Well, it could (or, at least, it could recommend that course of action to the shareholders), but its true that Google is differently situated than Lavabit -- specifically, Lavabit doesn't have ~$50 billion in cash it doesn't know what to do with that it could pull from for political action to address government policy that it felt severely threatened the way it prefers to do business, whereas Google does, which gives it options to address known actions by a government agency that it doesn't like.

> What can they do, get out of USA like how they got out of China?

Well, its too big of a market for that to be a good first choice, but its not impossible. Moving the headquarters, etc., would be easy, the hard part would be moving all their existing data centers and similar operations out of the US.

If they wanted to do that with minimal disruption, they'd either need to build duplicate datacenters somewhere else and switch operations to those -- or, for less duplication, build a fleet of transport vehicles that could hold data centers, and piece by piece transfer their existing US datacenters into those transports.

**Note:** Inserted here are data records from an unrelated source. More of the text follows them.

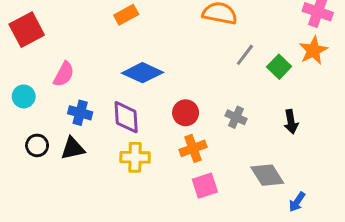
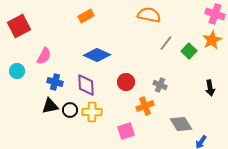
black arrow: (291, 122) -> (210, 88), moved
black circle: (37, 145) -> (70, 110), moved
orange cross: (193, 148) -> (145, 106), moved
pink square: (205, 186) -> (126, 131), moved

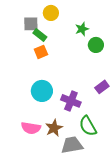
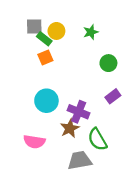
yellow circle: (51, 13) -> (56, 31), moved
green circle: (96, 45) -> (108, 63), moved
brown star: (54, 128) -> (70, 128), moved

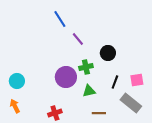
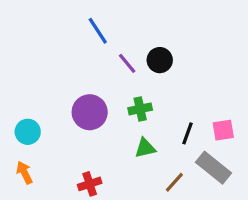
black circle: (108, 53) -> (160, 60), moved
purple circle: (66, 77) -> (90, 112), moved
brown line: (99, 113) -> (174, 182), moved, turned -48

I find it funny how many people say "x is going to move out of the US!". Upon doing so, x isn't protected from spying bye the NSA at _all_, not even the flimsy toothless protections we have as US citizens under US law. Ostensibly, the entire _job_ of the NSA is to spy on foreigners, which you become when you leave.

BTW, a much simpler way to get the SSL keys is to send someone (or teams) to be employed by Google. (Like another big country probably did a while back.)

Once inside, put a few webcam, physical/virtual key logger, a few line of code, (checkin code with extra ",", "=" instead of "==" in the right place - just like a post about Linux security Kernel hack a while back.) and the jobs are done.

  • > BTW, a much simpler way to get the SSL keys

    SSL keys are not the target, the data is the target. SSL keys change over time, and you still need to monitor the actual encrypted data; tapping the data where its sent in cleartext is actually simpler, if you have the capability to do it, than infiltrating a spy into the dev team, having them compromise the system without being detected, getting the SSL keys, and monitoring all the encrypted comms.

> or, for less duplication, build a fleet of transport vehicles that could hold data centers, and piece by piece transfer their existing US datacenters into those transports.

That must be what they're building in SF bay right now! It all makes sense now. Get Apple involved with their cash hoard and you could put the datacenters in space.

>or, for less duplication, build a fleet of transport vehicles that could hold data centers, and piece by piece transfer their existing US datacenters into those transports.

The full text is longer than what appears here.